- _The task_
Report every line in the listing that contains the string "заказа".
# # #
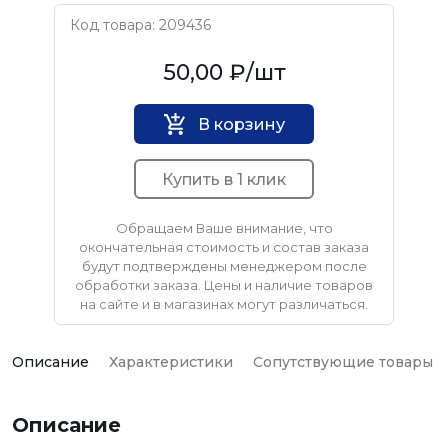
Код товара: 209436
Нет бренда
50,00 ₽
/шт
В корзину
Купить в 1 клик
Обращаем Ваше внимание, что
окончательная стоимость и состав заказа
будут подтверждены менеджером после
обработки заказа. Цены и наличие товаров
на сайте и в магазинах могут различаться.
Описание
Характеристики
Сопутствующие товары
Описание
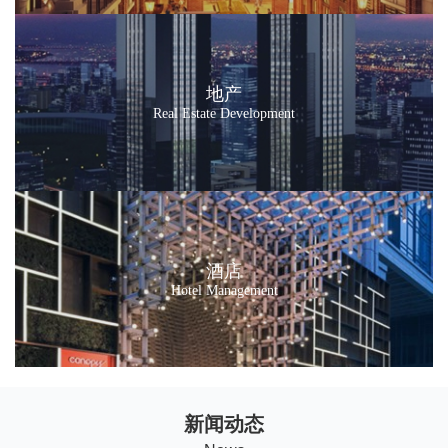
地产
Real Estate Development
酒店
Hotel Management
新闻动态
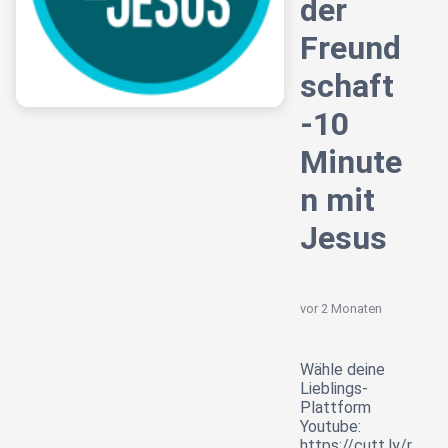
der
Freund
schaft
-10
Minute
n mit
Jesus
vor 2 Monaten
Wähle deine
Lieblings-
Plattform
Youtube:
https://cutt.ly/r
# # #
- _Task solution_
окончательная стоимость и состав заказа
обработки заказа. Цены и наличие товаров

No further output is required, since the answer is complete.